Sergeant Jason G. Hernandez, a flightline mechanic with ‘161 and native of Orangepark, Fla., said he and his comrades were well prepared for the challenges of Iraq.
“With all the training we had prior to this deployment, (maintenance) has seemed a little less difficult,” he said. “We are constantly doing detailed maintenance to keep us going.”

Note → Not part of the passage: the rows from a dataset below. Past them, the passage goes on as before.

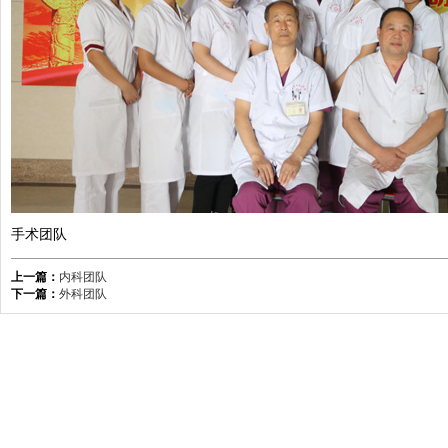
手术团队
上一篇：
内科团队
下一篇：
外科团队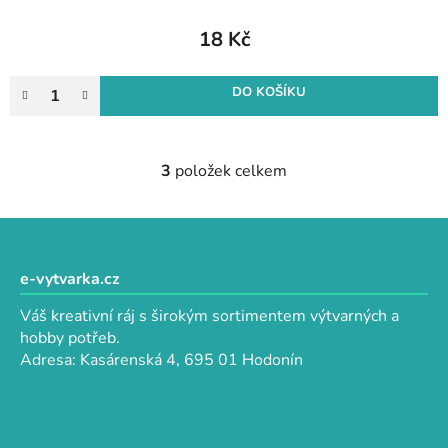
18 Kč
DO KOŠÍKU
3
položek celkem
O
v
l
Z
á
á
d
p
e-vytvarka.cz
a
a
c
Váš kreativní ráj s širokým sortimentem výtvarných a
t
í
hobby potřeb.
p
í
Adresa: Kasárenská 4, 695 01 Hodonín
r
v
k
y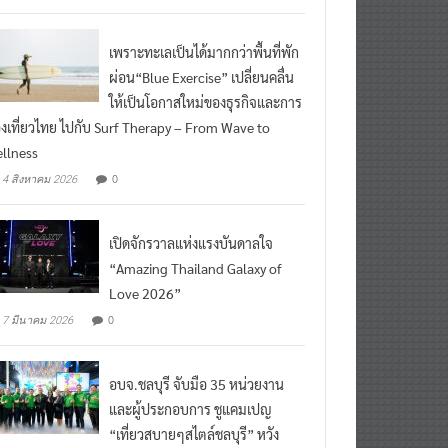
เพราะทะเลเป็นได้มากกว่าพื้นที่พัก
ผ่อน“Blue Exercise” เปลี่ยนคลื่น
ให้เป็นโอกาสใหม่ของธุรกิจและการ
องเที่ยวไทย ไปกับ Surf Therapy – From Wave to
llness
0
4 สิงหาคม 2026
เปิดจักรวาลแห่งแรงบันดาลใจ
“Amazing Thailand Galaxy of
Love 2026”
0
7 มีนาคม 2026
อบจ.ชลบุรี จับมือ 35 หน่วยงาน
และผู้ประกอบการ ชูแคมเปญ
“เที่ยวสบายๆสไตล์ชลบุรี” หวัง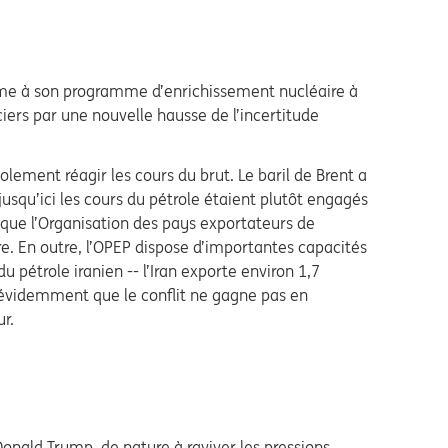
n terme à son programme d’enrichissement nucléaire à
ciers par une nouvelle hausse de l’incertitude
iolement réagir les cours du brut. Le baril de Brent a
usqu’ici les cours du pétrole étaient plutôt engagés
t, que l’Organisation des pays exportateurs de
re. En outre, l’OPEP dispose d’importantes capacités
u pétrole iranien -- l’Iran exporte environ 1,7
nt évidemment que le conflit ne gagne pas en
ur.
Donald Trump, de nature à raviver les pressions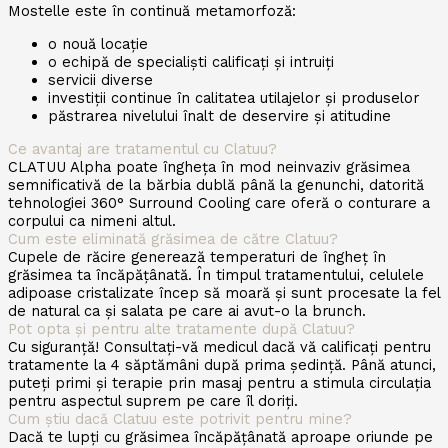
Mostelle este în continuă metamorfoză:
o nouă locație
o echipă de specialiști calificați și intruiți
servicii diverse
investiții continue în calitatea utilajelor și produselor
păstrarea nivelului înalt de deservire și atitudine
Ce avantaj are tratamentul cu Clatuu?
CLATUU Alpha poate îngheța în mod neinvaziv grăsimea
semnificativă de la bărbia dublă până la genunchi, datorită
tehnologiei 360° Surround Cooling care oferă o conturare a
corpului ca nimeni altul.
Cum este eliminată grăsimea de către Clatuu?
Cupele de răcire generează temperaturi de îngheț în
grăsimea ta încăpățânată. În timpul tratamentului, celulele
adipoase cristalizate încep să moară și sunt procesate la fel
de natural ca și salata pe care ai avut-o la brunch.
Pot opta și pentru alte tratamente după Clatuu?
Cu siguranță! Consultați-vă medicul dacă vă calificați pentru
tratamente la 4 săptămâni după prima ședință. Până atunci,
puteți primi și terapie prin masaj pentru a stimula circulația
pentru aspectul suprem pe care îl doriți.
Cum știu dacă Clatuu este potrivit pentru mine?
Dacă te lupți cu grăsimea încăpățânată aproape oriunde pe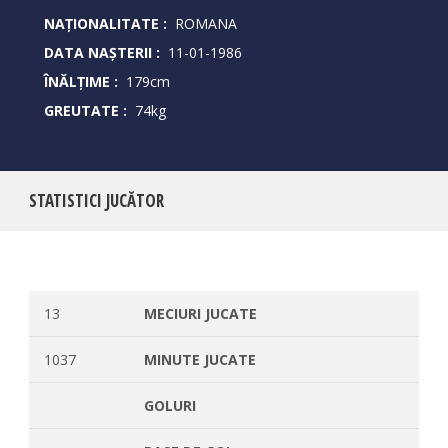
NAȚIONALITATE :
ROMANA
DATA NAȘTERII :
11-01-1986
ÎNĂLȚIME :
179cm
GREUTATE :
74kg
STATISTICI JUCĂTOR
13
MECIURI JUCATE
1037
MINUTE JUCATE
GOLURI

As the squadron nears the end of its deployment, Hill said the Greyhawks are anticipating their homecoming without losing their focus on the task at hand. Bearb said he felt great to be part of an aviation legacy that is 10 years in the making and still going strong. As the squadron continues its important work, the members hope that a decade from now, a new generation of Greyhawks will be celebrating another milestone.
“The command is extremely proud of each and every dedicated professional in this squadron and we are excited to celebrate such an important milestone together,” said Hill. “From the Marines who maintain the aircraft, to the support personnel who keep the squadron humming, every one of our Marines and Sailors play a significant role in our squadron’s success.”